“Thou wilt shew me the path of life: in thy presence is fulness of joy; at thy right hand there are pleasures for evermore.” (Psalm 16:11)
I believe that most people who are saved by grace through faith in Jesus Christ, those who are born-again, think that when they are in heaven that they will be happy all the time, that eternity consists of pleasant thoughts, an amusement park mentality if you will, for all time. I also believe they are wrong, for those who have been crucified with Jesus Christ do not seek for happiness, they seek for relief, for an end to the frustration, for peace.
“These things have I spoken unto you, that my joy might remain in you, and that your joy might be full.” (John 15:11)

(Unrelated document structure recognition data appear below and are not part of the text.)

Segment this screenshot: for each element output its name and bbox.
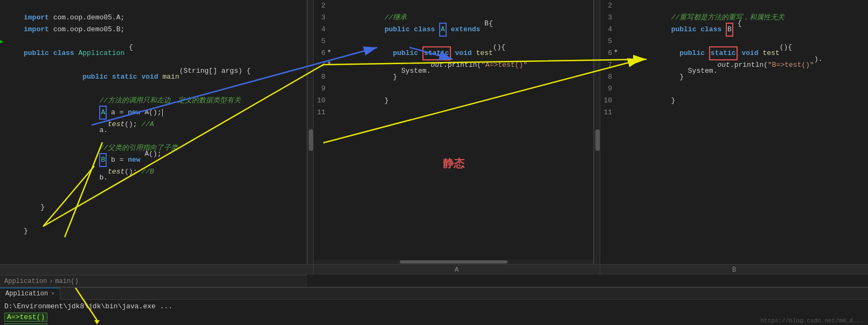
breadcrumb-file: Application (4, 278, 47, 285)
close-tab-icon[interactable]: × (51, 291, 54, 297)
static-label: 静态 (443, 156, 464, 171)
scrollbar-separator (307, 0, 314, 264)
breadcrumb-sep: › (49, 278, 53, 285)
scrollbar-separator-2 (594, 0, 600, 264)
console-tab-bar: Application × (0, 288, 868, 300)
console-output-a: A=>test() (4, 313, 47, 322)
panel-label-b: B (600, 265, 868, 275)
console-line-2: A=>test() (4, 312, 864, 322)
console-line-3: B=>test() (4, 322, 864, 325)
breadcrumb: Application › main() (0, 275, 307, 287)
panel-application: ▶ import com.oop.demo05.A; import com.oo… (0, 0, 307, 264)
line-numbers-b: 2 3 4 5 6 7 8 9 10 11 (600, 0, 614, 119)
label-bar: A B (0, 264, 868, 275)
panel-a: //继承 public class A extends B{ public st… (314, 0, 594, 264)
breadcrumb-method: main() (55, 278, 78, 285)
panel-b: //重写都是方法的重写，和属性无关 public class B { publi… (600, 0, 868, 264)
bottom-panel: Application × D:\Environment\jdk8\jdk\bi… (0, 287, 868, 325)
line-numbers-application (0, 0, 16, 237)
panel-label-a: A (314, 265, 600, 275)
line-numbers-a: 2 3 4 5 6 7 8 9 10 11 (314, 0, 328, 119)
watermark: https://blog.csdn.net/m0_d... (761, 317, 864, 324)
a-code: //继承 public class A extends B{ public st… (330, 0, 593, 130)
application-code: import com.oop.demo05.A; import com.oop.… (19, 0, 307, 237)
console-output-b: B=>test() (4, 323, 47, 326)
console-line-1: D:\Environment\jdk8\jdk\bin\java.exe ... (4, 301, 864, 312)
b-code: //重写都是方法的重写，和属性无关 public class B { publi… (616, 0, 868, 130)
application-tab-label: Application (5, 290, 48, 298)
application-tab[interactable]: Application × (0, 288, 60, 300)
panel-label-application (0, 265, 314, 275)
console-output: D:\Environment\jdk8\jdk\bin\java.exe ...… (0, 300, 868, 325)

“Fear not” is mentioned in the Scriptures many times, the absence of all fear is one of the main attributes of heaven, a fear that our sinful nature will not allow us to experience here. Not only that damnable fear of death which no man can completely assuage, but the fear of the Lord, that which holds us in a form of continuing obedience to His will and Word. It is a burden that can only be removed by the Lord, and it will only be removed when we see Him, when by His mercy He says to us “Well done.”
The world is and always has attempted to modify the word slave into a derogatory statement, one that is meant to evoke hatred upon the one that holds sway over another in this manner, the slave owner, but the Word of God says, “Servants, be obedient to them that are your masters according to the flesh, with fear and trembling, in singleness of your heart, as unto Christ.” (Eph. 6:5) We are willing slaves of Jesus Christ, and as such our one desire is to be pleasing in His sight, to keep our bodies under subjection, to keep every thought captive for Him, to do everything we do for His glory.
And we fail every day.
Heaven is not about a continuing happiness, it is rest from our labors, it is a mind freed from the continuous heavy and unending pressure of sin. It is frustration abated forever.
It has always been one of Satan’s greatest sayings, and I fear that nearly every born-again believer has come to believe it, “God just wants you to be happy.” No, He doesn’t. He wants you to find joy in His presence, He wants you to realize pleasures forevermore. The problem, meant in no disrespect here, is that word “pleasures,” for would not one interpret that word to mean happy? “Sorrow is better than laughter: for by the sadness of the countenance the heart is made better.” (Eccl. 7:3)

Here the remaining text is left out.